Dear Abby: Boyfriend steps up to act as caregiver

Dear Abby: I have been with my boyfriend for three months. We’ve had our ups and downs. He’s more into me than I am into him. I was recently diagnosed with breast cancer, and he has offered to drive me to my surgery and help me at home in recovery. He’s also willing to take me to my follow-ups and help with anything else I may need.

He’s retired, has time and resources, and he cares a great deal about me. We live about two miles apart. I like him, too. I think that after knowing someone for only a few months, it takes a special character and a huge amount of caring to take on being their caregiver after a major surgery. There will be a lot of driving to another city.
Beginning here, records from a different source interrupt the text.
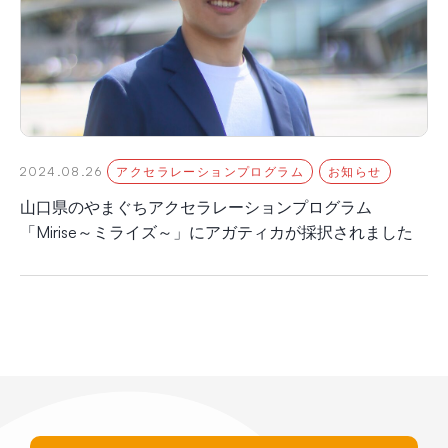
2024.08.26
アクセラレーションプログラム
お知らせ
山口県のやまぐちアクセラレーションプログラム
「Mirise～ミライズ～」にアガティカが採択されました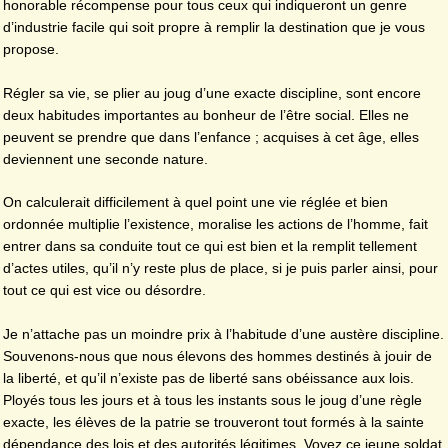
honorable récompense pour tous ceux qui indiqueront un genre
d’industrie facile qui soit propre à remplir la destination que je vous
propose.
Régler sa vie, se plier au joug d’une exacte discipline, sont encore
deux habitudes importantes au bonheur de l’être social. Elles ne
peuvent se prendre que dans l’enfance ; acquises à cet âge, elles
deviennent une seconde nature.
On calculerait difficilement à quel point une vie réglée et bien
ordonnée multiplie l’existence, moralise les actions de l’homme, fait
entrer dans sa conduite tout ce qui est bien et la remplit tellement
d’actes utiles, qu’il n’y reste plus de place, si je puis parler ainsi, pour
tout ce qui est vice ou désordre.
Je n’attache pas un moindre prix à l’habitude d’une austère discipline.
Souvenons-nous que nous élevons des hommes destinés à jouir de
la liberté, et qu’il n’existe pas de liberté sans obéissance aux lois.
Ployés tous les jours et à tous les instants sous le joug d’une règle
exacte, les élèves de la patrie se trouveront tout formés à la sainte
dépendance des lois et des autorités légitimes. Voyez ce jeune soldat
I don’t have anyone else — no family. I’m thankful to him, but I wonder what kind of support he is going to need and how I can show my appreciation. So far, he has been very loyal and committed. — Grateful In Oregon

Dear Grateful: This man may be more into you at this point in your relationship, but let’s see how you feel after your surgery and recuperation. From where I sit, that man is a keeper. I have heard from women whose husbands ran for the door upon learning their wives received a cancer diagnosis, or after they started treatment.

It’s nice that you are worried he may not have the support he needs while he is taking care of you. If that’s the case, the American Cancer Society (cancer.org) offers support groups for caregivers as well as patients, and your doctor may be able to refer him to one. Take one day at a time. I wish you a speedy and complication-free recovery.

Dear Abby: I am a man who let a woman move into my house 10 years ago. She’s intelligent and said she was going to get a job in her former field, but she never tried. All her belongings are piled everywhere. She’s a covid fanatic and insists we live separately — she’s downstairs, and I’m upstairs. We are both fully vaccinated.

She puts food out for me, and I have not even been “allowed” to go downstairs in my own house. She has a temper. She pays no rent or utilities. She has little money yet refuses to take her Social Security, although she’s eligible. I’m reluctant to have her evicted. What can I do? — Biggest Idiot On Earth

Dear ‘Idiot’: Call your lawyer and explain what has been going on, because you may need assistance in following my advice, which is this: Tell the freeloading woman you have had it with the living arrangement and need her out of your home. Give her a date by which she has to be out and, if there are any problems, formally evict her. You may have to give her a down payment on a rental, but only if you feel generous. It looks like you have allowed yourself to be taken advantage of.